Kingston’s largest health care union, today, called on the Ontario government to shelve its proposed revenue cuts and fund Ontario hospitals at their real costs. The call comes just days before committee hearings on the province’s 2019 budget are slated to begin on Monday.
Hearings are taking place in eight communities across Ontario, but Kingston is not one of them, said Brent Tousignant, the vice-president of the Canadian Union of Public Employees (CUPE) 1974 at a media conference. The local union, which represents 1,600 hospital staff at Kingston Health Sciences Centre (KHSC), sponsored today’s event to “help kick-start a discussion on needed investments in Kingston hospitals, long-term care homes and home care in Kingston,” said Tousignant.
Less than two years following the merger of Kingston General Hospital and Hotel Dieu Hospital, KHSC has operated over capacity nearly every day in the last few months. “There are many more acutely ill people coming in for care than the hospital has beds,” said Michael Hurley, president of CUPE’s Ontario Council of Hospital Unions/CUPE (OCHU). “The short of it is, KHSC is significantly underfunded. The cost of a standardized stay at the hospital is lower than the Canadian average, and much lower than the teaching hospital average.”

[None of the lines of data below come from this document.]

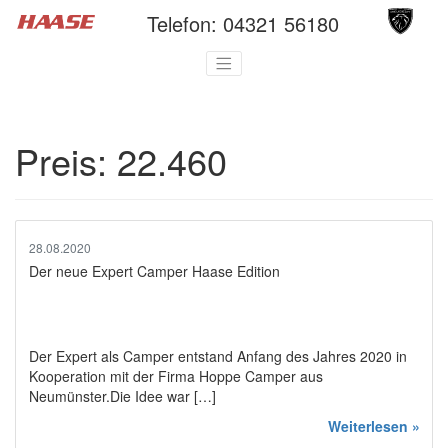
Telefon:
04321 56180
Preis:
22.460
28.08.2020
Der neue Expert Camper Haase Edition
Der Expert als Camper entstand Anfang des Jahres 2020 in
Kooperation mit der Firma Hoppe Camper aus
Neumünster.Die Idee war […]
Weiterlesen »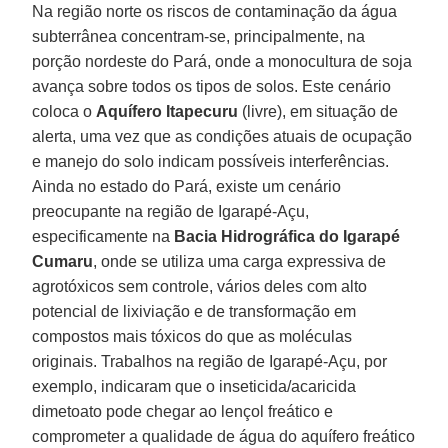
Na região norte os riscos de contaminação da água
subterrânea concentram-se, principalmente, na
porção nordeste do Pará, onde a monocultura de soja
avança sobre todos os tipos de solos. Este cenário
coloca o
Aquífero Itapecuru
(livre), em situação de
alerta, uma vez que as condições atuais de ocupação
e manejo do solo indicam possíveis interferências.
Ainda no estado do Pará, existe um cenário
preocupante na região de Igarapé-Açu,
especificamente na
Bacia Hidrográfica do Igarapé
Cumaru
, onde se utiliza uma carga expressiva de
agrotóxicos sem controle, vários deles com alto
potencial de lixiviação e de transformação em
compostos mais tóxicos do que as moléculas
originais. Trabalhos na região de Igarapé-Açu, por
exemplo, indicaram que o inseticida/acaricida
dimetoato pode chegar ao lençol freático e
comprometer a qualidade de água do aquífero freático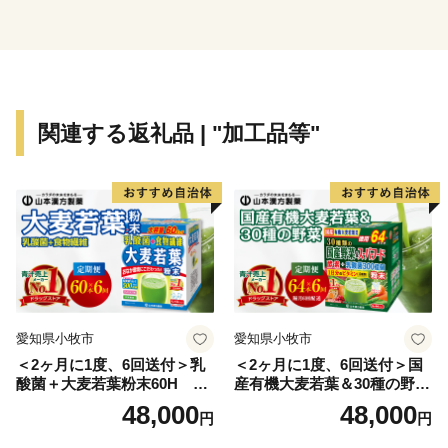
支援をよろしくお願いいたします。
関連する返礼品 | "加工品等"
愛知県小牧市
愛知県小牧市
＜2ヶ月に1度、6回送付＞乳
＜2ヶ月に1度、6回送付＞国
酸菌＋大麦若葉粉末60H 山
産有機大麦若葉＆30種の野
本漢方 定期便
菜 山本漢方 定期便
48,000
48,000
円
円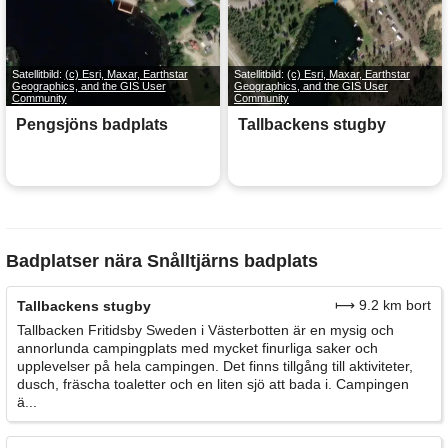
Satellitbild:
(c) Esri, Maxar, Earthstar
Satellitbild:
(c) Esri, Maxar, Earthstar
Geographics, and the GIS User
Geographics, and the GIS User
Community
Community
Pengsjöns badplats
Tallbackens stugby
Badplatser nära Snålltjärns badplats
⟼ 9.2 km bort
Tallbackens stugby
Tallbacken Fritidsby Sweden i Västerbotten är en mysig och
annorlunda campingplats med mycket finurliga saker och
upplevelser på hela campingen. Det finns tillgång till aktiviteter,
dusch, fräscha toaletter och en liten sjö att bada i. Campingen
ä...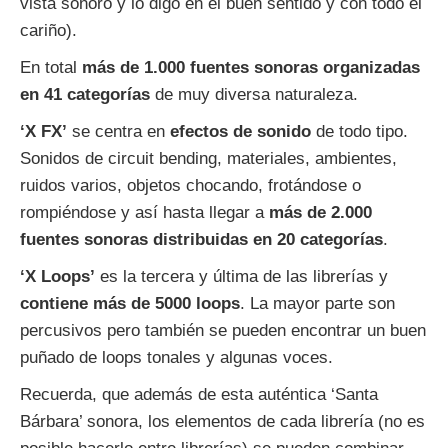
vista sonoro y lo digo en el buen sentido y con todo el
cariño).
En total
más de 1.000 fuentes sonoras organizadas
en 41 categorías
de muy diversa naturaleza.
‘X FX’
se centra en
efectos de sonido
de todo tipo.
Sonidos de circuit bending, materiales, ambientes,
ruidos varios, objetos chocando, frotándose o
rompiéndose y así hasta llegar a
más de 2.000
fuentes sonoras distribuidas en 20 categorías
.
‘X Loops’
es la tercera y última de las librerías y
contiene más de 5000 loops
. La mayor parte son
percusivos pero también se pueden encontrar un buen
puñado de loops tonales y algunas voces.
Recuerda, que además de esta auténtica ‘Santa
Bárbara’ sonora, los elementos de cada librería (no es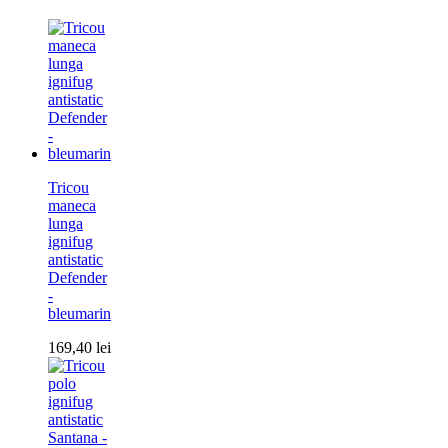
Tricou
maneca
lunga
ignifug
antistatic
Defender
-
bleumarin
169,40
lei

Compared to other provinces, Ontario is running its hospital system very frugally. Provincial hospital funding per capita is 28.3 per cent higher in the rest of Canada than in Ontario — $404.09 more per person per year. As a result, patients in Ontario have access to many fewer beds and staff than patients in other provinces.
“The population is aging and growing rapidly and, at the same time, the number of hospital beds and staff have been slashed, year after year, for over a decade. Hospitals need to be funded at their real costs of 5.2 per cent a year or the cuts will continue, access will be increasingly restricted, and the quality of care will continue to decline,” said Hurley.
Ontario’s PC government has promised $7 billion in tax cuts, the elimination of the $15 billion deficit, and cuts to revenue by shelving cap and trade revenue designed to reduce greenhouse gases. Despite these revenue cuts, they have also promised to eliminate their multi-billion-dollar deficit. All of which, said Hurley, adds up to a budget crisis. To balance would require unprecedented budget cuts.
“Ontario needs to meet its obligation to the ill and the elderly – obligations we have not been meeting, compared with other provinces. The reality is that Ontario’s taxes for corporations and the wealthy have already been cut far too deeply,” said Hurley.